● ASSIGNMENT
Present the following data again exactly as it is shown.

● SUPPLIED MATERIAL
====

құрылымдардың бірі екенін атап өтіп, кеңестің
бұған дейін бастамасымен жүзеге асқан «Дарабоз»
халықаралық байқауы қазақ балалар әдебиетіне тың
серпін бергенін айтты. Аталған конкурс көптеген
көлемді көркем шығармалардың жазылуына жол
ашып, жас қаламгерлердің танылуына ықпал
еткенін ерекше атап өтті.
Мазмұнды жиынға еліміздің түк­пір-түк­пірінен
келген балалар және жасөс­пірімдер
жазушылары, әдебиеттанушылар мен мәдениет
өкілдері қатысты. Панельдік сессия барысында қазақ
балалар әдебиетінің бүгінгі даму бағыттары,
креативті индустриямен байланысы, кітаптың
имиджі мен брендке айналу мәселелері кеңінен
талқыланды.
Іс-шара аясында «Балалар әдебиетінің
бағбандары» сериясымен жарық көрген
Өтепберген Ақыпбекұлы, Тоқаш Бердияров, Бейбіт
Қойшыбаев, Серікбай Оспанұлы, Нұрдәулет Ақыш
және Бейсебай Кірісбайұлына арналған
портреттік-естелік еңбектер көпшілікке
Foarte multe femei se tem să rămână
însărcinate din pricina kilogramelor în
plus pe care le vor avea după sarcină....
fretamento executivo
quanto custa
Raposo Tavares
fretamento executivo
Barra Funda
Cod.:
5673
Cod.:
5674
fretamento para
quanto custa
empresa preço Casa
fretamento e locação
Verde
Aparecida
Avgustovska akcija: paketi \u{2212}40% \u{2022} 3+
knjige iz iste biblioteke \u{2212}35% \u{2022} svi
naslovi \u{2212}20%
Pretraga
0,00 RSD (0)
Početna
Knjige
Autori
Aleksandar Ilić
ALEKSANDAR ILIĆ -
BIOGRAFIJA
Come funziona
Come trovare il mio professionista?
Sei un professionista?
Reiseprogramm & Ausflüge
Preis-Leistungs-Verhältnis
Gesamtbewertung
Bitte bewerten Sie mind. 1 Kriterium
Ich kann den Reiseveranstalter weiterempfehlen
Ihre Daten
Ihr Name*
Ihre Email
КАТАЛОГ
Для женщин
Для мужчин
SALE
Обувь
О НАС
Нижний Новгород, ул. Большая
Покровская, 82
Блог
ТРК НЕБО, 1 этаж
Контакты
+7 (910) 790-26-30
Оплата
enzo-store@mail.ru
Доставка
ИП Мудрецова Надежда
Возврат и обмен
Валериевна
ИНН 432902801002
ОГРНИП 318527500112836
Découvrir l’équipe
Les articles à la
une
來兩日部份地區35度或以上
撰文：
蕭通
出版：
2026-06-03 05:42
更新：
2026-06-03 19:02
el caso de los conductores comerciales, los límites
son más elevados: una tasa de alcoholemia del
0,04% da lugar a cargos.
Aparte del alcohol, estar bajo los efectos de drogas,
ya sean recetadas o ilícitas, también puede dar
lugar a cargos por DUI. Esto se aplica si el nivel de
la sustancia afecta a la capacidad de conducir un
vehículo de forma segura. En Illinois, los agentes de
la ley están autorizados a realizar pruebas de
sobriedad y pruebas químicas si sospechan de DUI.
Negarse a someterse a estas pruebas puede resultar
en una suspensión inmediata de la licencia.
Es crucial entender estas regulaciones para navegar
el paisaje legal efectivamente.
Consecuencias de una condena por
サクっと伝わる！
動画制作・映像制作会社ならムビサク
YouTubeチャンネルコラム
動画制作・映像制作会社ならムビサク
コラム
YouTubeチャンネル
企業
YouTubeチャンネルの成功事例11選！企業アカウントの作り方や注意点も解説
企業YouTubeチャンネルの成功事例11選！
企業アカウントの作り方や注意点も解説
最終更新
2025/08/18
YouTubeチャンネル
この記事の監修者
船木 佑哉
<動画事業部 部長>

====

● TASK OUTPUT
құрылымдардың бірі екенін атап өтіп, кеңестің
бұған дейін бастамасымен жүзеге асқан «Дарабоз»
халықаралық байқауы қазақ балалар әдебиетіне тың
серпін бергенін айтты. Аталған конкурс көптеген
көлемді көркем шығармалардың жазылуына жол
ашып, жас қаламгерлердің танылуына ықпал
еткенін ерекше атап өтті.
Мазмұнды жиынға еліміздің түк­пір-түк­пірінен
келген балалар және жасөс­пірімдер
жазушылары, әдебиеттанушылар мен мәдениет
өкілдері қатысты. Панельдік сессия барысында қазақ
балалар әдебиетінің бүгінгі даму бағыттары,
креативті индустриямен байланысы, кітаптың
имиджі мен брендке айналу мәселелері кеңінен
талқыланды.
Іс-шара аясында «Балалар әдебиетінің
бағбандары» сериясымен жарық көрген
Өтепберген Ақыпбекұлы, Тоқаш Бердияров, Бейбіт
Қойшыбаев, Серікбай Оспанұлы, Нұрдәулет Ақыш
және Бейсебай Кірісбайұлына арналған
портреттік-естелік еңбектер көпшілікке
Foarte multe femei se tem să rămână
însărcinate din pricina kilogramelor în
plus pe care le vor avea după sarcină....
fretamento executivo
quanto custa
Raposo Tavares
fretamento executivo
Barra Funda
Cod.:
5673
Cod.:
5674
fretamento para
quanto custa
empresa preço Casa
fretamento e locação
Verde
Aparecida
Avgustovska akcija: paketi \u{2212}40% \u{2022} 3+
knjige iz iste biblioteke \u{2212}35% \u{2022} svi
naslovi \u{2212}20%
Pretraga
0,00 RSD (0)
Početna
Knjige
Autori
Aleksandar Ilić
ALEKSANDAR ILIĆ -
BIOGRAFIJA
Come funziona
Come trovare il mio professionista?
Sei un professionista?
Reiseprogramm & Ausflüge
Preis-Leistungs-Verhältnis
Gesamtbewertung
Bitte bewerten Sie mind. 1 Kriterium
Ich kann den Reiseveranstalter weiterempfehlen
Ihre Daten
Ihr Name*
Ihre Email
КАТАЛОГ
Для женщин
Для мужчин
SALE
Обувь
О НАС
Нижний Новгород, ул. Большая
Покровская, 82
Блог
ТРК НЕБО, 1 этаж
Контакты
+7 (910) 790-26-30
Оплата
enzo-store@mail.ru
Доставка
ИП Мудрецова Надежда
Возврат и обмен
Валериевна
ИНН 432902801002
ОГРНИП 318527500112836
Découvrir l’équipe
Les articles à la
une
來兩日部份地區35度或以上
撰文：
蕭通
出版：
2026-06-03 05:42
更新：
2026-06-03 19:02
el caso de los conductores comerciales, los límites
son más elevados: una tasa de alcoholemia del
0,04% da lugar a cargos.
Aparte del alcohol, estar bajo los efectos de drogas,
ya sean recetadas o ilícitas, también puede dar
lugar a cargos por DUI. Esto se aplica si el nivel de
la sustancia afecta a la capacidad de conducir un
vehículo de forma segura. En Illinois, los agentes de
la ley están autorizados a realizar pruebas de
sobriedad y pruebas químicas si sospechan de DUI.
Negarse a someterse a estas pruebas puede resultar
en una suspensión inmediata de la licencia.
Es crucial entender estas regulaciones para navegar
el paisaje legal efectivamente.
Consecuencias de una condena por
サクっと伝わる！
動画制作・映像制作会社ならムビサク
YouTubeチャンネルコラム
動画制作・映像制作会社ならムビサク
コラム
YouTubeチャンネル
企業
YouTubeチャンネルの成功事例11選！企業アカウントの作り方や注意点も解説
企業YouTubeチャンネルの成功事例11選！
企業アカウントの作り方や注意点も解説
最終更新
2025/08/18
YouTubeチャンネル
この記事の監修者
船木 佑哉
<動画事業部 部長>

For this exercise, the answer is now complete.